An Open Source Mesh Generation Platform for Biophysical Modeling Using Realistic Cellular Geometries
Christopher T. Lee, Justin G. Laughlin, John B. Moody, Rommie E., Amaro, J. Andrew McCammon, Michael J. Holst, and Padmini Rangamani

TL;DR
This paper introduces GAMer 2, an open-source platform that converts high-resolution cellular and protein structures into realistic geometric meshes suitable for biophysical modeling, simplifying the process for researchers.
Contribution
GAMer 2 provides a user-friendly, open-source tool for generating high-quality geometric meshes from structural biology data, enabling more accurate biophysical simulations.
Findings
Meshes are suitable for numerical methods
Successfully applied to subcellular structures
Preserves biological shapes during meshing
Abstract
Advances in imaging methods such as electron microscopy, tomography and other modalities are enabling high-resolution reconstructions of cellular and organelle geometries.
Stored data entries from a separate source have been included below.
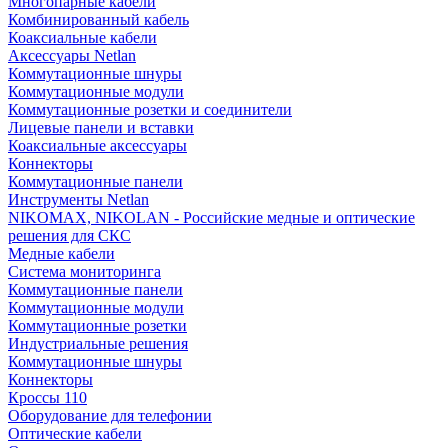
Многопарные кабели
Комбинированный кабель
Коаксиальные кабели
Аксессуары Netlan
Коммутационные шнуры
Коммутационные модули
Коммутационные розетки и соединители
Лицевые панели и вставки
Коаксиальные аксессуары
Коннекторы
Коммутационные панели
Инструменты Netlan
NIKOMAX, NIKOLAN - Российские медные и оптические
решения для СКС
Медные кабели
Система мониторинга
Коммутационные панели
Коммутационные модули
Коммутационные розетки
Индустриальные решения
Коммутационные шнуры
Коннекторы
Кроссы 110
Оборудование для телефонии
Оптические кабели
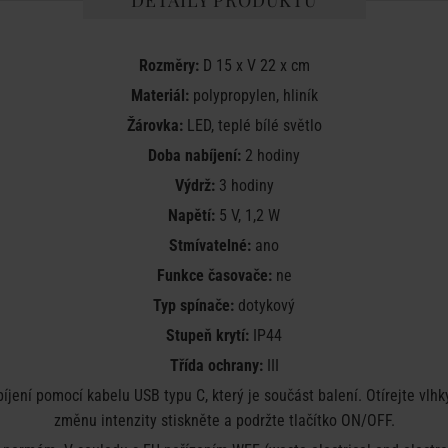
DETAILY PRODUKTU
Rozměry:
D 15 x V 22 x cm
Materiál:
polypropylen, hliník
Žárovka:
LED, teplé bílé světlo
Doba nabíjení:
2 hodiny
Výdrž:
3 hodiny
Napětí:
5 V, 1,2 W
Stmívatelné:
ano
Funkce časovače:
ne
Typ spínače:
dotykový
Stupeň krytí:
IP44
Třída ochrany:
III
obíjení pomocí kabelu USB typu C, který je součást balení. Otírejte vl
změnu intenzity stiskněte a podržte tlačítko ON/OFF.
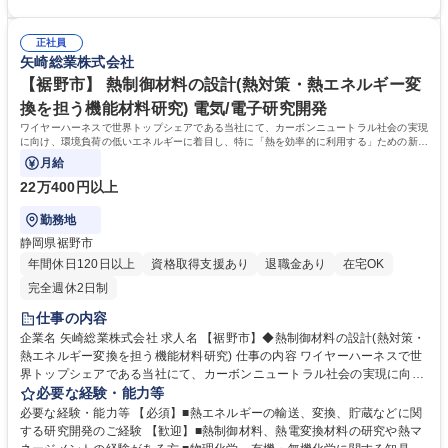
ンタビュー、改善指摘事項検討、調書・報告書の作成。 ・改善の提言、関
す。 【魅力】世界中のモビリティの神経網を支配し、EV・自動運転を支
係部署への情報提供・支援要請、改善状況のフォローアップ。 募集職種
える要となるワイヤーハーネスにて世界シェアトップクラス。「人を大切
【裾野市】内部監査(全部門対象)監査企画～往査・改善提言
正社員
にする」経営が徹底されており、短期的利益ではなく長期的な顧客との信
矢崎総業株式会社
頼を、株主還元ではなく従業員・地域への還元を大切にしていることか
ら、売上2兆円超でも非上場を貫く超巨大企業。朝・昼・夕利用できる社
【裾野市】 熱制御材料の設計(熱対策・熱エネルギー変
員食堂/企業内保育園/トレーニングジムなど各種福利厚生施設充実 学歴・
換を担う機能材料研究) 電気/電子研究開発
資格 学歴：大学院 大学 語学力： 資格：
ワイヤーハーネスで世界トップシェアである当社にて、カーボンニュートラル社会の実現
に向け、環境負荷の低いエネルギーに着目し、特に「熱を効率的に利用する」ための新た
な機能材料の創出に取り組んでおり、下記
月給
22万400円以上
勤務地
静岡県裾野市
年間休日120日以上
資格取得支援あり
退職金あり
在宅OK
完全週休2日制
仕事の内容
企業名 矢崎総業株式会社 求人名 【裾野市】◆熱制御材料の設計(熱対策・
熱エネルギー変換を担う機能材料研究) 仕事の内容 ワイヤーハーネスで世
界トップシェアである当社にて、カーボンニュートラル社会の実現に向
け、環境負荷の低いエネルギーに着目し、特に「熱を効率的に利用する」
必要な経験・能力等
ための新たな機能材料の創出に取り組んでおり、下記 業務をお任せします
必要な経験・能力等 【必須】■熱エネルギーの輸送、変換、貯蔵などに関
■伝導・対流・放射（輻射）など、熱の移動を制御する材料・構造技術の
する研究開発のご経験 【歓迎】■熱制御材料、熱電変換材料の研究や熱マ
研究開発 ■電子機器や電動化システムの冷却、廃熱の熱電変換など、熱対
Such advances pave the way for using these geometries for biophysical and mathematical modeling once these data can be represented as a geometric mesh, which, when carefully conditioned, enables the discretization and solution of partial differential equations. In this study, we outline the steps for a na\"ive user to approach GAMer 2, a mesh generation code written in C++ designed to convert structural datasets to realistic geometric meshes, while preserving the underlying shapes. We present two example cases, 1) mesh generation at the subcellular scale as informed by electron tomography, and 2) meshing a protein with structure from x-ray crystallography. We further demonstrate that the meshes generated by GAMer are…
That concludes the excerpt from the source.